Vers la production de masse

Les premières communications sur la pénicilline sont toutefois des flops. Fleming présente ses résultats le 13 février 1929 devant le Medical Research Club dans l’indifférence générale, puis publie un article le 10 mai de cette même année dans le British Journal of Experimental Pathology, qui passe inaperçu. Il faut attendre 1938 pour que le pathologiste anglais Howard Florey ainsi que le biochimiste d’origine allemande Ernst Chain reprennent ses travaux. Ils parviennent, en 1940, à isoler et à purifier la pénicilline, mais les quantités obtenues sont minimes et ne suffisent pas à assurer les 2000 litres de filtrat de moisissure nécessaires au traitement d’un malade.
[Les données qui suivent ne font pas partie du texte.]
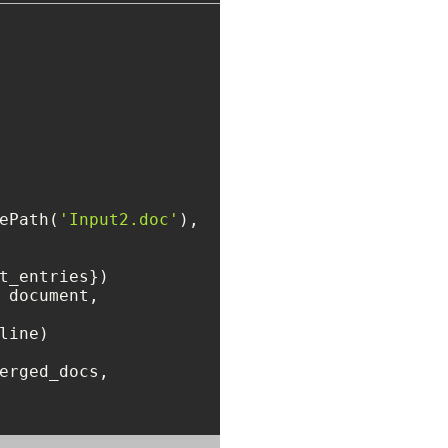
ePath(
'Input2.doc'
),

t_entries})

 document, 

line)

erged_docs, 
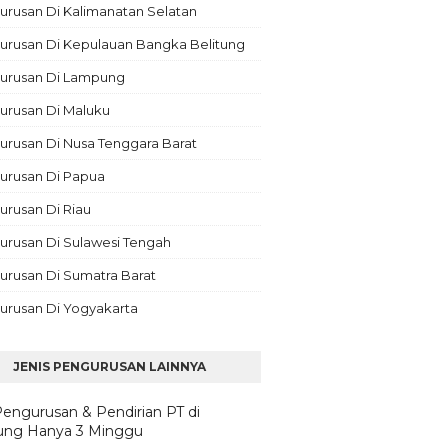
rusan Di Kalimanatan Selatan
urusan Di Kepulauan Bangka Belitung
urusan Di Lampung
urusan Di Maluku
rusan Di Nusa Tenggara Barat
urusan Di Papua
rusan Di Riau
urusan Di Sulawesi Tengah
urusan Di Sumatra Barat
urusan Di Yogyakarta
JENIS PENGURUSAN LAINNYA
Pengurusan & Pendirian PT di
ng Hanya 3 Minggu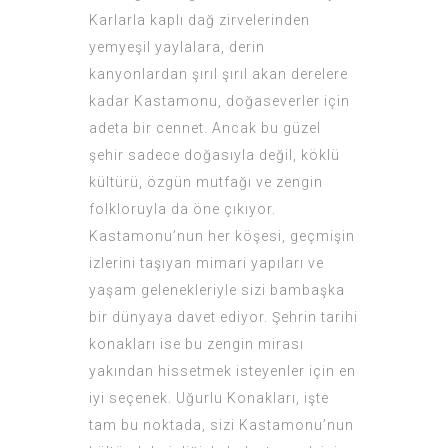
Karlarla kaplı dağ zirvelerinden
yemyeşil yaylalara, derin
kanyonlardan şırıl şırıl akan derelere
kadar Kastamonu, doğaseverler için
adeta bir cennet. Ancak bu güzel
şehir sadece doğasıyla değil, köklü
kültürü, özgün mutfağı ve zengin
folkloruyla da öne çıkıyor.
Kastamonu’nun her köşesi, geçmişin
izlerini taşıyan mimari yapıları ve
yaşam gelenekleriyle sizi bambaşka
bir dünyaya davet ediyor. Şehrin tarihi
konakları ise bu zengin mirası
yakından hissetmek isteyenler için en
iyi seçenek. Uğurlu Konakları, işte
tam bu noktada, sizi Kastamonu’nun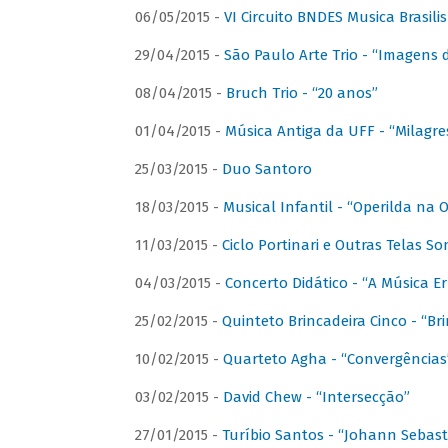
06/05/2015 -
VI Circuito BNDES Musica Brasili
29/04/2015 -
São Paulo Arte Trio - “Imagens d
08/04/2015 -
Bruch Trio - “20 anos”
01/04/2015 -
Música Antiga da UFF - “Milagre
25/03/2015 -
Duo Santoro
18/03/2015 -
Musical Infantil - “Operilda na
11/03/2015 -
Ciclo Portinari e Outras Telas S
04/03/2015 -
Concerto Didático - “A Música E
25/02/2015 -
Quinteto Brincadeira Cinco - “B
10/02/2015 -
Quarteto Agha - “Convergências
03/02/2015 -
David Chew - “Intersecção”
27/01/2015 -
Turíbio Santos - “Johann Sebast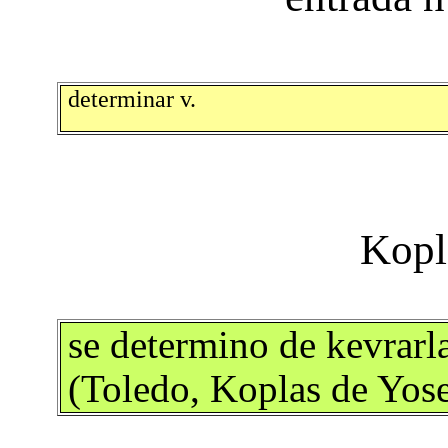
determinar v.
se determino de kevrarla
(Toledo, Koplas de Yose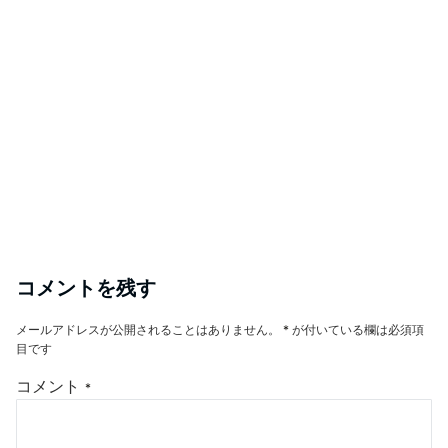
コメントを残す
メールアドレスが公開されることはありません。
*
が付いている欄は必須項
目です
コメント
*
Florey s’adresse alors aux laboratoires pharmaceutiques du Royaume-Uni pour l’aider à produire en masse la pénicilline. Partout la réponse est identique: non. Il faut dire que le pays subit les affres de la Seconde Guerre mondiale et a d’autres préoccupations. Il décide donc de se rendre aux Etats-Unis, en juin 1941. Là-bas, il parvient à convaincre le Northern Regional Research Laboratory à Peoria, dans l’Illinois, de réaliser une culture à grande échelle de Penicillium, tout en démontrant aux industriels de Merck, Pfizer, Squibb et Lederle l’intérêt de la substance. Avec l’entrée en guerre des Etats-Unis en 1941, la pénicilline devient une priorité nationale et le Time Magazine y consacre même son éditorial en 1943.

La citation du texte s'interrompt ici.